(Records)
************
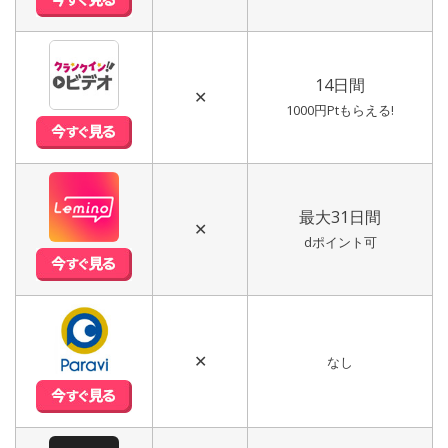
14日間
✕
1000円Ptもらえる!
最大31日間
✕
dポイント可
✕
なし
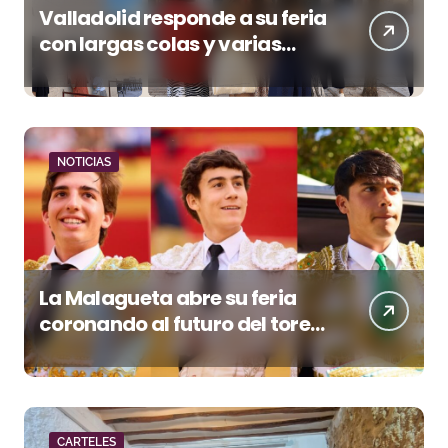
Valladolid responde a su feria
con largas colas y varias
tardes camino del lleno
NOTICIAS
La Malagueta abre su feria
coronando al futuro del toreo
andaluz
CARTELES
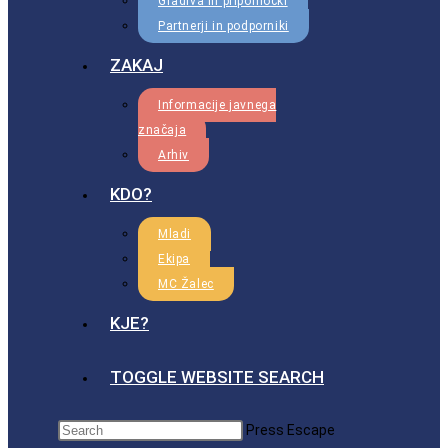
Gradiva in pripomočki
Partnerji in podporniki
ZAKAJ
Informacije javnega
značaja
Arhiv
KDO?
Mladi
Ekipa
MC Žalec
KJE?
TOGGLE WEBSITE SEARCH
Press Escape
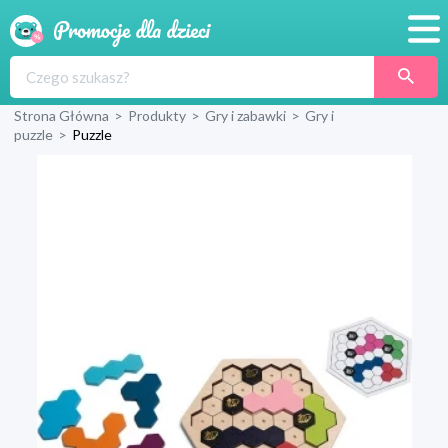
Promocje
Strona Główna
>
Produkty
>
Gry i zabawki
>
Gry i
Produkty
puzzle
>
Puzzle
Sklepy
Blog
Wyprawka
************
(What you should do) A single number is the whole answer: how many lines of the records contain the word "feria".

(Task result) 2